Lewis County Seniors shuttered its senior centers last March due to the pandemic, and kick-started a meal delivery program to continue serving local seniors now staying at home.

And while Averill may support getting seniors back into the buildings, he said it’ll take approval from the Lewis-Mason-Thurston Area Agency on Aging (LMTAAA), which regulates the nonprofit’s activities.

“We’re going to have to push this,” Averill told The Chronicle.

The plan is to present a reopening plan to LMTAAA. Lewis County Seniors is already cleaning some of its vacant senior centers in preparation. If the plan is approved, Averill said the centers could be open — at least partially — as soon as June.

In a meeting with county commissioners on Tuesday, Averill cited the many letters coming into the nonprofit — and The Chronicle — asking when seniors can get back to activities and classes in-person. In a recent column, former president of The Chronicle Michael Wagar pushed county leaders to take the lead, and to “make it quick.”

Averill told county commissioners — who no longer oversee Lewis County Seniors, but regularly receive updates from the nonprofit — that he’s sympathetic to those clamoring to get back into senior centers.

“But we have to recognize that we are suffering under some restrictions that have to be resolved before we can open them on a regular basis,” he said.



If Lewis County Seniors is approved to reopen, staffing may pose an issue.

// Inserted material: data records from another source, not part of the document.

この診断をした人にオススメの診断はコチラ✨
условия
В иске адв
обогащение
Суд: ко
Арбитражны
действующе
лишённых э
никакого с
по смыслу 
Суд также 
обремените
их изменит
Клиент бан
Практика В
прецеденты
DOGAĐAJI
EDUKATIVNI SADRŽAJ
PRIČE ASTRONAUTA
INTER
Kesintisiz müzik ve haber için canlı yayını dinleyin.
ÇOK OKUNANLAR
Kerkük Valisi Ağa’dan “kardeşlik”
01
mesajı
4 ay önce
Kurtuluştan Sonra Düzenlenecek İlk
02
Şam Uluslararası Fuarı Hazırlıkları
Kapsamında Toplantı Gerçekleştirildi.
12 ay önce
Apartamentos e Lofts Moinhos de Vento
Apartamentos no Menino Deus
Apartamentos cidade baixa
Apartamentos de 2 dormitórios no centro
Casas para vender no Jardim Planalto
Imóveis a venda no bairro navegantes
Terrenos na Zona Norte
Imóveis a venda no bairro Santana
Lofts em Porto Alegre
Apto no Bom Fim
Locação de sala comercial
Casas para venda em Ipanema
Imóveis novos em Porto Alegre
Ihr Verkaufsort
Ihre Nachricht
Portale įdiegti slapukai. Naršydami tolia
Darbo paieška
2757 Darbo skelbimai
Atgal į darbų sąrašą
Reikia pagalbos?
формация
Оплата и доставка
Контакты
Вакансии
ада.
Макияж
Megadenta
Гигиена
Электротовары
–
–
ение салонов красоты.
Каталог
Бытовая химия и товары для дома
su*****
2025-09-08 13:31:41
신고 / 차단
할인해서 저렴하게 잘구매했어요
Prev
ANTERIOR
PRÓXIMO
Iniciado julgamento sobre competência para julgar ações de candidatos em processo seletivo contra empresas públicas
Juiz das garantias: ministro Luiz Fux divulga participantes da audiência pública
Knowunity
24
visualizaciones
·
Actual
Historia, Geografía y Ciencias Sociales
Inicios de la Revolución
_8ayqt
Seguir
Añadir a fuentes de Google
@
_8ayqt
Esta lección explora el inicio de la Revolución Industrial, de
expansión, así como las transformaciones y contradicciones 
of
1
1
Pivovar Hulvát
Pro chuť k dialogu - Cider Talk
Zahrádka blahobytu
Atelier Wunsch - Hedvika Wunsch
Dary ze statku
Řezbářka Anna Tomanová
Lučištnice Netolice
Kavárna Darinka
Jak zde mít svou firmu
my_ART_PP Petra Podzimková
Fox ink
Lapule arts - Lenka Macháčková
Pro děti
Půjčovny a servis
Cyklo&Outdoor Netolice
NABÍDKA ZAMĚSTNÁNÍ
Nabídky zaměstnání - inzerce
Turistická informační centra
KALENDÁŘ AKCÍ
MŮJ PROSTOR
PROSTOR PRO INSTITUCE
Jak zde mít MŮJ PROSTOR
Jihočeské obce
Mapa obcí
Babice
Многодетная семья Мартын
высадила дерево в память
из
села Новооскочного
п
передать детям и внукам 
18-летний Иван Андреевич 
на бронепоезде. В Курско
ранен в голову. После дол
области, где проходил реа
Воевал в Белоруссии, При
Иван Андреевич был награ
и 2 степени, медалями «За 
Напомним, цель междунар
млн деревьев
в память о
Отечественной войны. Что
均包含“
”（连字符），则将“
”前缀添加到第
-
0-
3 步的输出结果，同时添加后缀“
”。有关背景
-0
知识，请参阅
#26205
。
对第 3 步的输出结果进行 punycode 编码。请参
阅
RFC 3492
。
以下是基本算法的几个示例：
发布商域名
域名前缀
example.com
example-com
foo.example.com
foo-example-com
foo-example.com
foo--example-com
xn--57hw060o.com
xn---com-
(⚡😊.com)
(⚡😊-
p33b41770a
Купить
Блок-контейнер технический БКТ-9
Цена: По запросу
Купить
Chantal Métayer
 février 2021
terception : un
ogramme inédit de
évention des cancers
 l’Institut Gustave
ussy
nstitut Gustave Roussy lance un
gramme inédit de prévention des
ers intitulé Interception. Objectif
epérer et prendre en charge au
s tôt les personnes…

Staff members are currently preoccupied in the Twin Cities Senior Center, where they make and package thousands of meals a month for their new delivery program, which was given the OK because of the pandemic.

If some centers reopen, Averill expects the meal program to continue, limiting staffers’ ability to open and tend to the other five locations. One option, Averill said, could be a cyclical system in which each center is opened on a different day of the week until full reopening is feasible. Reopening the Twin Cities Senior Center may pose a challenge as well, since staffers regularly occupy the building to prepare meals.

County commissioners appeared supportive of Lewis County Seniors’ plan.

“I do hear from different seniors about the want to reopen, and the social aspect is very real. We all like to be social, and I definitely see the struggle there,” Commissioner Sean Swope said.

Commissioner Gary Stamper commended staffers at Lewis County Seniors, adding “I think everyone definitely feels the pain in this.”

In Lewis County and across the state, the majority of seniors have received at least one dose of a COVID-19 vaccine.